Estoy deseando que llegue el viernes… Me gustaría dormirme ahora y que al despertar ya fuera viernes… Aunque… no. Debo vivir estas horas, a pesar de ser horas sin ti, son horas valiosas; son horas que, aunque yo más tarde lo desease, no podría volver a vivir. Ya no volverán. No las podré hacer regresar. ¡A ningún precio! Y debo aprovecharlas.
Cuando cansada de trabajar relaje mi mente, será tu recuerdo el que me estimule. Tú serás el hito de mis pausas.

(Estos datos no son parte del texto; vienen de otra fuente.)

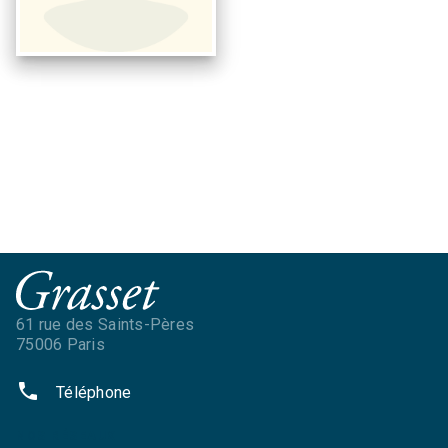
61 rue des Saints-Pères
75006 Paris
phone
Téléphone
NOS RÉSEAUX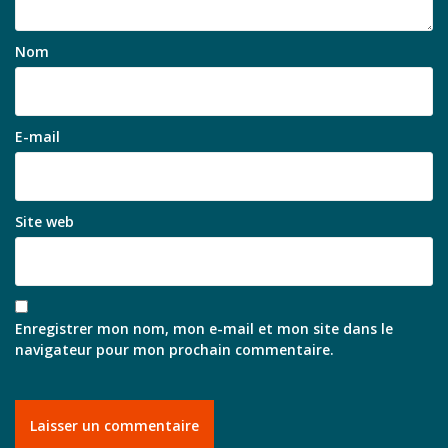
Nom
E-mail
Site web
Enregistrer mon nom, mon e-mail et mon site dans le
navigateur pour mon prochain commentaire.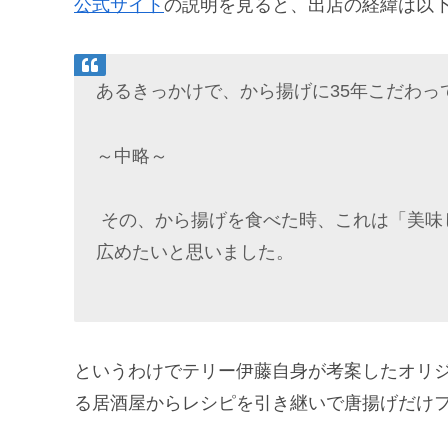
公式サイト
の説明を見ると、出店の経緯は以
あるきっかけで、から揚げに35年こだわっ
～中略～
その、から揚げを食べた時、これは「美味
広めたいと思いました。
というわけでテリー伊藤自身が考案したオリジ
る居酒屋からレシピを引き継いで唐揚げだけ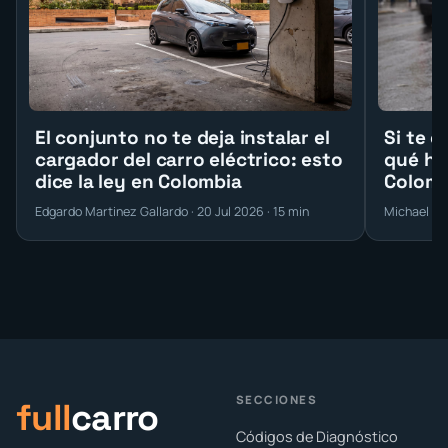
El conjunto no te deja instalar el
Si te c
cargador del carro eléctrico: esto
qué ha
dice la ley en Colombia
Colomb
Edgardo Martinez Gallardo · 20 Jul 2026 · 15 min
Michael Ro
SECCIONES
full
carro
Códigos de Diagnóstico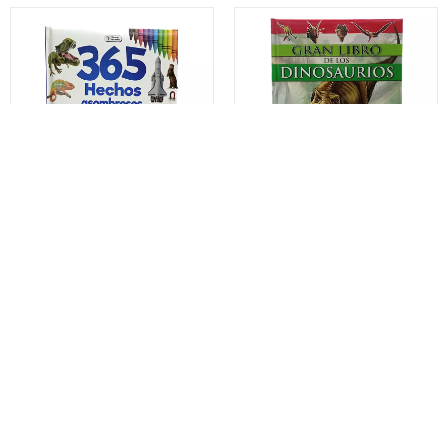
SALDAÑA
SALDAÑA
COL.365 HECHOS
COL.EL GRAN LIBRO
ASOMBROSOS
DE LOS
CTD219 SALDAÑA
DINOSAURIOS
SALDAÑA
Gs. 127.759
Gs. 130.082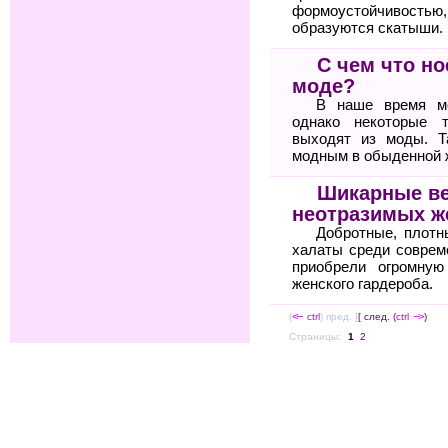
формоустойчиво
образуются скатыши.
С чем что но
моде?
В наше время мо
однако некоторые 
выходят из моды. Т
модным в обыденной 
Шикарные в
неотразимых 
Добротные, плот
халаты среди соврем
приобрели огромную
женского гардероба.
(
<--
ctrl
) пред. ]
[ след. (
ctrl
-->
)
Страницы:
1
2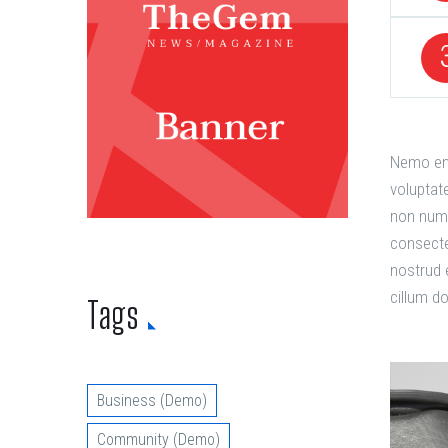
Nemo eni
voluptat
non numq
consecte
nostrud 
cillum do
Tags
Business (Demo)
Community (Demo)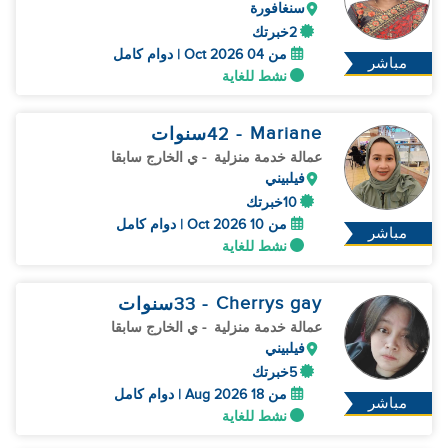
سنغافورة
2خبرتك
من 04 Oct 2026 | دوام كامل
مباشر
نشط للغاية
Mariane
- 42
سنوات
عمالة خدمة منزلية
- ي الخارج سابقا
فيلبيني
10خبرتك
من 10 Oct 2026 | دوام كامل
مباشر
نشط للغاية
Cherrys gay
- 33
سنوات
عمالة خدمة منزلية
- ي الخارج سابقا
فيلبيني
5خبرتك
من 18 Aug 2026 | دوام كامل
مباشر
نشط للغاية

Noto tu ausencia más que nunca. No sé si es que tu presencia se ha impuesto necesariamente en mi vida, o si es que…, ¡estaba tan segura de nuestro encuentro hoy! Al no poder realizarse, me noto triste, decepcionada, impotente…
¡Si yo fuese una mujer libre! Ni casada…, ni soltera…, ni joven…, ni vieja…, ¡libre!…, sólo libre; si yo, siendo libre, fuese tu amante, hoy iría a ti. Ahora mismo, en este momento de quietud, estaría yendo a ti materialmente…, pero tengo que quedarme inmóvil. No puedo hacer nada salvo soñarte más allá de la hora… y de la geografía.
No puedo verte hoy. Al creer que nos veríamos esta tarde, mi imaginación vagaba libre de un tema a otro, con la seguridad, en el fondo, de nuestro abrazo. Y la tranquilidad que de antemano me daba el mismo.
Pero ante la imposibilidad de verte, de sentirte a mi lado y comunicarte todos mis pensamientos, todos mis deseos, mi imaginación no quiere resignarse. Mi imaginación va más allá del recuerdo. Mi imaginación me presenta abrazos y caricias.
Tus manos recorriendo mi cuerpo, parece que noto su calor. Y tu voz… tus palabras, ¡tan quedas son! Apenas las entiendo, pero el tono de tu voz, su rumor, me envuelve, me aísla de todo…
Dices que tengo mala memoria para el amor. Que apenas realizo el acto amoroso, me olvido de todo. Entonces…, ahora que te sueño, ¿estoy inventando caricias? ¿Tus manos… no han sido nunca tan tiernas, tan hábiles, tan alucinantes?
Estoy agotada. Me noto sudorosa y cansada. Me daré una ducha. Quiero lavar todos mis pensamientos. Me parece que por primera vez he pecado contigo. Quiero pensar en ti…, pero no en tus manos.
Siempre me dices que lo que más te gusta de mí es mi recato. Mi modestia en la intimidad, a pesar de la intimidad. Yo te argumento, extrañada:
«—¡Pero…, si soy una fresca, cariño!
»—No, de ninguna manera —te indignas—. Eres una fresca un rato, lo necesario, lo justo, luego vuelves a ser una señora, una mujer decente.
»—Se conoce que tienes mucha experiencia con las que no lo son —te reprocho yo, celosa.
»—No —sigues tú—. Es curioso, pero a las demás, a las otras, cuesta mucho desnudarlas la primera vez, a ti…, a ti sigue costándome mucho cada vez…».
Yo quiero ser así. Porque tú me ves así. Y porque a ti te gusta. Quiero que cada vez te cueste trabajo…, aunque…, hace un rato, si hubieses estado a mi lado, mi sensualidad propicia, mi erotismo anhelante, no hubieras encontrado resistencia. Pero mi entrega de ahora, de este momento, hubiese presupuesto una nueva lucha —la siguiente—, un nuevo «vencer resistencias»…, las próximas… cada vez.